Fuck it, she´s my padnat...Damn, Remy...That´s Stormy! Remember Stormy? Yeah that one...the Stormy that was a TWELVE-YEAR-OLD when you met her, you sick pervert... Ok, she was de-aged back then, but that is beside the point... She was a kid for all you knew...Beh...she´s not a kid anymore that´s for sure...I´ve had my share of bizarre shit in this life but...Look at her!

THAT is not a kid.

Sometimes I wish she had stayed like that...A short, skinny, back-talking, amnesiac kid.It was easier like that...safer... All I had to do was play big brother. Funny thing is I´ve been so busy with Rogue for all these years I didn´t have the time to realize Stormy was not a kid anymore...But now that I have moved on and just started to look around for something new, there she comes, prancing about with all that...all long legs, round hips, full breasts and pouty lips...all husky-voiced, smooth, sexy as hell... I didn´t notice all of that before? How come? Maybe I didn´t want to...I mean...How, sweet Lord in heaven, how does a scruffy brat turns into...I mean just look at her...

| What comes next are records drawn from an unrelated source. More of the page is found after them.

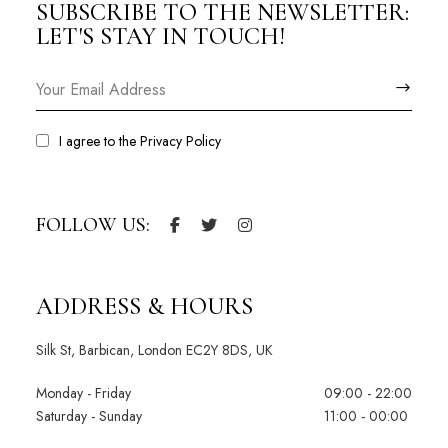
SUBSCRIBE TO THE NEWSLETTER:
LET'S STAY IN TOUCH!
I agree to the
Privacy Policy
FOLLOW US:
ADDRESS & HOURS
Silk St, Barbican, London EC2Y 8DS, UK
Monday - Friday
09:00 - 22:00
Saturday - Sunday
11:00 - 00:00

If that is not enough, the woman is oblivious to it.It's? like she doesn´t know she´s a knockout. Do you see any make up? Any wonder bra? Any fancy hair treatment, whatever the crap? Nooooo...that´s all her in that blue flowery dress; probably with nothing beneath it, cause I see no panty-line...Just her, firm flesh, cocoa skin and nothing else under that shrewd fabric...This should be illegal...She doesn´t know it but she´s driving me crazy. All my catholic sense of guilty I thought I´d gotten rid of a long time ago is coming back to bite me and it´s all her damn fault.Did I mention we´re friends? We are...which is why she sees no problem in kissing or hugging me,why she´s always around to make sure I´m all right, why she stays long hours in my bedroom, lying in my damn bed, browsing through my CDs and just chatting.

A few months ago it was nothing...we were buddies, partners in crime, she could trust me...Well, she can´t trust me anymore...I don´t know what the hell is going on but lately when she comes to my room to borrow CDs or ask my help to fix something in her attic room, all I can think about is ripping that damn flowery dress to rags and doing all sorts of unholy stuff to her...And, boy...I never knew I had such creative imagination...

When did this happen? Somewhere between thinking Anna was the woman of my life and Stormy just my surrogate baby-sister and now, something must have happened...All I know is that I´m still looking for the loose screw that has to have fallen off my head...´Cause, weird as it sounds...she´s still my best friend. I still want to comfort her when some guy breaks her heart, and I still feel at ease when I´m just being a goof and telling her jokes or making puns that I know are not funny, I still feel like talking to her for hours into the night about everything...And that´s what bugs me...I have lusted after women, I have been in love, and I have lusted and in love at the same time, but this...

I want her, in a way that any man wants a woman, without thinking, with my body, but at the same time I could just talk to her and I´d be happy. I guess anything she could give me would make me incredibly happy. I´m happy around her; as lame as it sounds...I´m myself with her, I´m more myself than I´ve ever been and and I still want to be more...I want to be her friend, her big brother, and I want to be her lover, her man. All at the same time.

Is that supposed to make sense? ´Cause it doesn´t.